FridgeSeal a year ago | parent | prev | next [-]

This is a super cool idea, and it’s something that sounds fun to play with/try out.

Therefore, I eagerly await the inevitable influx of:

- “you don’t need it”

- “you’re not FAANG enough to justify it”,

-“seems overly complicated my Python-on-Ubuntu-is-good-enough and who needs more”

Style comments telling us why we shouldn’t have fun things like this.

Anyone got anymore comments to add to the bingo-card?
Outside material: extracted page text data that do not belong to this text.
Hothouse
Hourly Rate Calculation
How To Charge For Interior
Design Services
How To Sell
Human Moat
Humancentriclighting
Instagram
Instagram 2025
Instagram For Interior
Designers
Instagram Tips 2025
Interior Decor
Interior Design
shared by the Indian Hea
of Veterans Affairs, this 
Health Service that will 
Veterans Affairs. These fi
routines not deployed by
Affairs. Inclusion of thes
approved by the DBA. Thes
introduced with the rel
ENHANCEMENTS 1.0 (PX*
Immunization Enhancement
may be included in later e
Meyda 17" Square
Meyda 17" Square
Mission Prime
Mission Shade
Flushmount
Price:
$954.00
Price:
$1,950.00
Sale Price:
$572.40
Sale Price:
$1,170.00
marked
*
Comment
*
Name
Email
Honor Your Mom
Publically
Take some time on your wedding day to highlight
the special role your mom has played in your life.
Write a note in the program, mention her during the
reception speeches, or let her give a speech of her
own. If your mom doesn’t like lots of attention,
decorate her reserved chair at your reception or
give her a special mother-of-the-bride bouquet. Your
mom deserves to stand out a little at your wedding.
	▲	wmf a year ago \| parent \| next [-]
		Preemptive cynicism is even worse than regular cynicism.
	▲	dijksterhuis a year ago \| parent \| prev [-]
		if you personally want to play with it, go ahead. i think my personal feeling is that those sorts of comments you listed come out of the woodwork more when the comments section starts turning into an "oh man, this should be the standard for everyone" kind of discussion, which is never the case and is usually the point of those kinds of replies. at least they are when i reply with those kinds of comments anyway

▲

kd913 a year ago | parent | prev | next [-]
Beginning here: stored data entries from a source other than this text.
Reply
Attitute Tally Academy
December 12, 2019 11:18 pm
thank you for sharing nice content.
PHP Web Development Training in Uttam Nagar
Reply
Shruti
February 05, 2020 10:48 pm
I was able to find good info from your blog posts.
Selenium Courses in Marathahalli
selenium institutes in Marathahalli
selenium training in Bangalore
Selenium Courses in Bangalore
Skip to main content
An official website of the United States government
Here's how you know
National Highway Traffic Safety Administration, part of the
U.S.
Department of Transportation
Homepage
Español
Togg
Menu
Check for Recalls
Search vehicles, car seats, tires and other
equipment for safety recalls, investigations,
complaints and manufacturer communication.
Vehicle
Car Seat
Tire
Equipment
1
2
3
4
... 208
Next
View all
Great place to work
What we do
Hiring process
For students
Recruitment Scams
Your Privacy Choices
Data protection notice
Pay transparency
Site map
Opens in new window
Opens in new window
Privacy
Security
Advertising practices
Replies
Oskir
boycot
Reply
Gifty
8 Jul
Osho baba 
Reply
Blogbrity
What is being asked for already exists? It is called Onload.

https://github.com/Xilinx-CNS/onload

▲

a-dub a year ago | parent [-]

it is my understanding that io_uring is the generalized open source implementation of this, although i do not think it bypasses the kernel fib trie like openonload does...

▲

gpderetta a year ago | parent [-]

Aside for onload being open source, not really. AF_XDP is the generalized, hardware agnostic, version of kernel bypass.

In addition to bypass onload also provides a full IP/TCP user space stack and non-intrusive support for existing binaries using the standard BSD socket interface (incidentally onload also supports XDP now).

io_uring is really for asynchronous communication with the kernel.

	▲	a-dub a year ago \| parent [-]
		interesting, didn't know that the networking stack had ring buffer infrastructure as well. (i don't think this af_xdp stuff existed when i was in this world) the fib trie is the core of the ip stack - i was using it as proxy for total ip stack bypass.

▲

secondcoming a year ago | parent | prev | next [-]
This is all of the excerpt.